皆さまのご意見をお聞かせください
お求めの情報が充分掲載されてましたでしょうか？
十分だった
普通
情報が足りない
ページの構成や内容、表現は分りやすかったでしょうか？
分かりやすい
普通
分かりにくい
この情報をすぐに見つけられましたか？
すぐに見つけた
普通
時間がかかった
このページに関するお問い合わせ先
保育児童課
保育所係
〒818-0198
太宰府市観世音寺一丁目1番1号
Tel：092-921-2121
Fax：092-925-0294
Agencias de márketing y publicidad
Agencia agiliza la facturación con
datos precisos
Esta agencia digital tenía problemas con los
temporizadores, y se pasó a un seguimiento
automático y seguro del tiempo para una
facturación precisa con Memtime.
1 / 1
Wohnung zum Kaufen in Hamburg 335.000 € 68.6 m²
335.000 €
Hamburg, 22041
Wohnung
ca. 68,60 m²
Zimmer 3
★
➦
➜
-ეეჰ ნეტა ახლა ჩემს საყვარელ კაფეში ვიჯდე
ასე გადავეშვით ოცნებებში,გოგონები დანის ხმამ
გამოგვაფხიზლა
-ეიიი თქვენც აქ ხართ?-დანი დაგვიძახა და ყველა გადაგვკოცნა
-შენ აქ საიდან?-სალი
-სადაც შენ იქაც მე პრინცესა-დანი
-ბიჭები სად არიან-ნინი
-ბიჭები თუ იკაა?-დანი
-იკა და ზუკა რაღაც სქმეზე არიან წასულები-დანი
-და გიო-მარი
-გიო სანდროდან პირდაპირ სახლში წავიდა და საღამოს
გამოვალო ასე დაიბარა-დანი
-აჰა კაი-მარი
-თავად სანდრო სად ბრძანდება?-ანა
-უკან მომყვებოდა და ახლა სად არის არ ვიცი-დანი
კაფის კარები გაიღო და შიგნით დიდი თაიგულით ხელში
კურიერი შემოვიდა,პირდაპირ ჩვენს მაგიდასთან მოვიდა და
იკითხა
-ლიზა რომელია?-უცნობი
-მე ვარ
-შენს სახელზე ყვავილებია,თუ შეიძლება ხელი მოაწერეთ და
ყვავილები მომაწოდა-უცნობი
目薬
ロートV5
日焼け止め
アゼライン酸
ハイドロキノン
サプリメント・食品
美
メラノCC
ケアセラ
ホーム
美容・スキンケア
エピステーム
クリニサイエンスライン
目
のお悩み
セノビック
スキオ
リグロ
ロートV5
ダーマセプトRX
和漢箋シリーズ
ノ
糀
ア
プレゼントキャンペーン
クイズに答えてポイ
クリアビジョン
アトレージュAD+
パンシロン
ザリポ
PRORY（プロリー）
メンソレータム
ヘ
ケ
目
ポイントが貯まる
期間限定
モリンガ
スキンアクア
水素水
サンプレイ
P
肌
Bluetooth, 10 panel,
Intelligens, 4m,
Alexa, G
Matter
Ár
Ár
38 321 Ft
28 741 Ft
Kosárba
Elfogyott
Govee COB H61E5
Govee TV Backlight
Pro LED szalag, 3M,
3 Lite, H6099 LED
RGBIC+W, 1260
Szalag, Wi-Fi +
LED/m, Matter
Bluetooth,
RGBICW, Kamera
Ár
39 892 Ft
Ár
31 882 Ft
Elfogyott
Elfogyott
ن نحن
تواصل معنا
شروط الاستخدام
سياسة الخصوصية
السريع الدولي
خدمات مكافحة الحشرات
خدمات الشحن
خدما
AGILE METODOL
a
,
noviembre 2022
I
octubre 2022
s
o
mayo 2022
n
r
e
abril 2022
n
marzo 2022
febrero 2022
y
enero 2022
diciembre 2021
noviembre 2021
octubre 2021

· · · · · · ·

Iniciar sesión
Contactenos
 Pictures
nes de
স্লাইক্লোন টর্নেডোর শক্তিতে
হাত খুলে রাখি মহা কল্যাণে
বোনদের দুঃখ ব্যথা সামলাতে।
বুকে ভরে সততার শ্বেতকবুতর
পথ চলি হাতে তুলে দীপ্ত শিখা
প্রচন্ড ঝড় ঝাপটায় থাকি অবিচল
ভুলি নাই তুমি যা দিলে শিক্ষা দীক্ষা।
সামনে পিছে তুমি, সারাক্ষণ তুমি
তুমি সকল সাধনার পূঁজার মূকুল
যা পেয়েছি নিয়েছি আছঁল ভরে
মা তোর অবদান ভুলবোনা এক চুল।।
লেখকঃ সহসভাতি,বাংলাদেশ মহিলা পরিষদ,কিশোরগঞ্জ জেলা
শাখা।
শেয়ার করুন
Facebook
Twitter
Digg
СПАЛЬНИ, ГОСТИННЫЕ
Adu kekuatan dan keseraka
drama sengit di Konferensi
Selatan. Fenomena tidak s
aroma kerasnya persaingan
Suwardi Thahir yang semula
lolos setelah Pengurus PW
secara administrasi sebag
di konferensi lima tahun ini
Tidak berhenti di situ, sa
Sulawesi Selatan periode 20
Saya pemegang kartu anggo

· · · · · · ·

> **TASK REQUIREMENTS**: Please report the number of lines in the listing that include "facturación", and add nothing to it.

> **RESULT**: 2